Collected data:
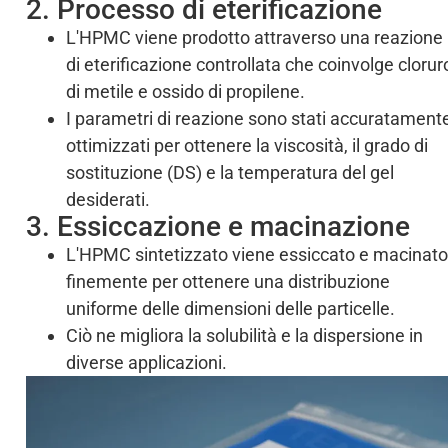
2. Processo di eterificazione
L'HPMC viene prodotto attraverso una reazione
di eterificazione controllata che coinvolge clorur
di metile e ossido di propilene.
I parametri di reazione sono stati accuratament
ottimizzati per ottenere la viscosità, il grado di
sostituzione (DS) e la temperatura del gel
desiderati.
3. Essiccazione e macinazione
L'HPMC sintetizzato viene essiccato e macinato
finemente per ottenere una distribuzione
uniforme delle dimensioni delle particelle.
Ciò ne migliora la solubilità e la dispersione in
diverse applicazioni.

* * *

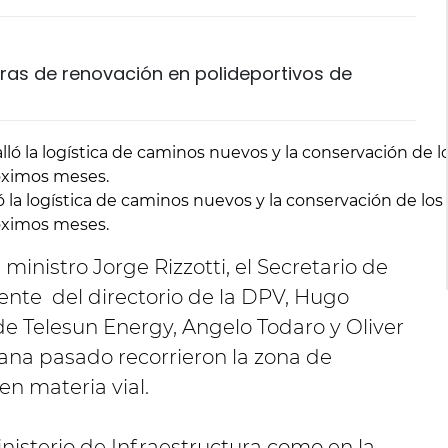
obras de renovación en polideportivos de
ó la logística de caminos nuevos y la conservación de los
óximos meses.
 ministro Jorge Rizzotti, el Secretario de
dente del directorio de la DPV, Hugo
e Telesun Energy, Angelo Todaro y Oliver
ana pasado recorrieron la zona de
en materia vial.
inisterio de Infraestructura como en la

*Exercise goal*
Exact duplication is required for the lines above, from the line that contains "2. Processo di eterificazione" to the line that contains "diverse applicazioni.", inclusive; omit all others.

*The answer*
2. Processo di eterificazione
L'HPMC viene prodotto attraverso una reazione
di eterificazione controllata che coinvolge clorur
di metile e ossido di propilene.
I parametri di reazione sono stati accuratament
ottimizzati per ottenere la viscosità, il grado di
sostituzione (DS) e la temperatura del gel
desiderati.
3. Essiccazione e macinazione
L'HPMC sintetizzato viene essiccato e macinato
finemente per ottenere una distribuzione
uniforme delle dimensioni delle particelle.
Ciò ne migliora la solubilità e la dispersione in
diverse applicazioni.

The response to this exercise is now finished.